Anger appropriately expressed also helps harness our energy. This, however, can be a lot easier said than done, as many of us have been raised with the belief that anger is a bad or unacceptable emotion, whilst others (usually whose caregivers’ anger had been out of control) are terrified of any signs of anger. Yet others let loose tirades of rage they consider to be ‘their right and privilege’, not realising or simply not caring about the damage they cause to those around them. If we do not have an awareness of these dynamics we may find ourselves faced with feelings of chaos, confusion and guilt that can result from an unexpected angry outburst or from those volcanic feelings we harbour within. The following questions provide important clues about how you handle your anger. 

In response to something that offends you, infuriates you or you do not like:

  •             Do you seethe inwardly but smile on the outside?

  •             Do you tell yourself that you have no right to feel this way?

  •             Do you scream and rage at anyone unfortunate enough to be near you?

  •             Do you become ‘cold’ towards the offending person?

  •             Do you smile at the person who caused your anger and then get back at them in some other way?

  •             Do you feel guilty for feeling angry?

  •             Do you worry about losing control?

  •             Are violent?

  •             Do you drown your anger in alcohol, stuff it down with food or escape it through drugs?

  •             Do you never get angry at all?

  •             Do you displace your anger? This happens when you find yourself screaming at the kids or kicking the cat after encountering someone to whom you felt you couldn’t say what you wanted.

If you answered ‘yes’ to any of these questions, you can enhance your own emotional health as well as the health and happiness of your relationships by embracing different ways of dealing with your angry feelings.

However you may choose to deal with your anger, just remember that anger - in and of itself - is not the problem. It only becomes a problem if you choose to ignore the feelings (pretending they don’t exist),  disown them (‘making’ me feel this way is someone else’s fault) or unleash them in inappropriate ways (violating someone physically, mentally, emotionally or spiritually).  

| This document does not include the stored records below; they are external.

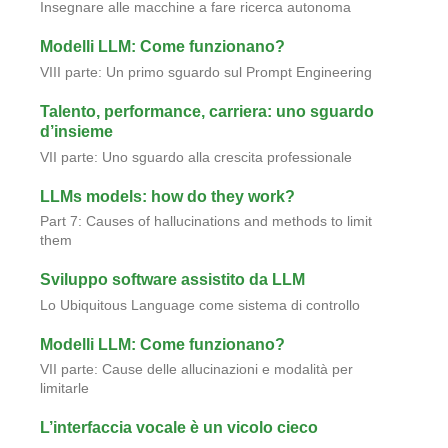
Insegnare alle macchine a fare ricerca autonoma
Modelli LLM: Come funzionano?
VIII parte: Un primo sguardo sul Prompt Engineering
Talento, performance, carriera: uno sguardo
d’insieme
VII parte: Uno sguardo alla crescita professionale
LLMs models: how do they work?
Part 7: Causes of hallucinations and methods to limit
them
Sviluppo software assistito da LLM
Lo Ubiquitous Language come sistema di controllo
Modelli LLM: Come funzionano?
VII parte: Cause delle allucinazioni e modalità per
limitarle
L’interfaccia vocale è un vicolo cieco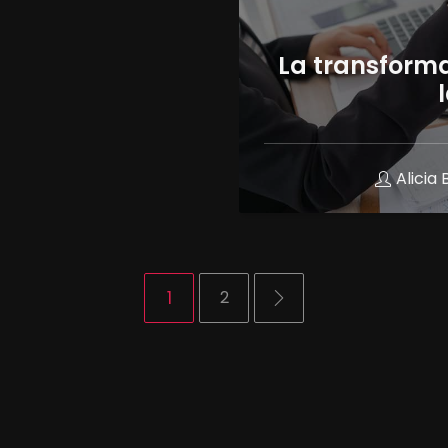
La transforma
Alicia
1
2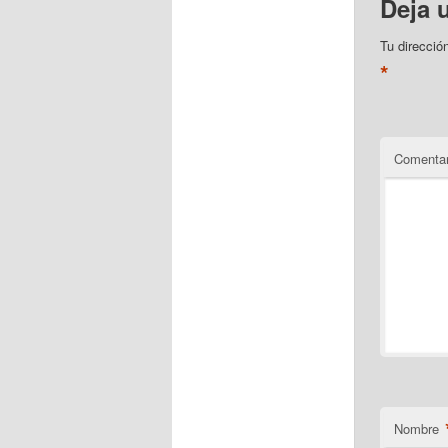
Deja 
Tu direcció
*
Comentar
Nombre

It is vital that you take responsibility for your anger. This is particularly important as you can only EVER change the things you recognise as being within your personal power and control. YOUR ANGER IS ONE OF THOSE THINGS! No-one outside yourself can force you to feel anything, not even anger! Talking through your anger with the offending person or talking about the issue with a good listener may help. And be sure that you get rid of the anger energy. This could be achieved by going for a run, scrubbing the floor or digging the garden. Some people find a vigorous workout at the gym, kickboxing or playing squash helpful in releasing their tension.  

If you find that your anger was inappropriate, don’t send yourself on a guilt trip. Instead, say ‘sorry’. If you had good reason for feeling the way you did, work the problem out with the ‘offending’ person….and then, let it go!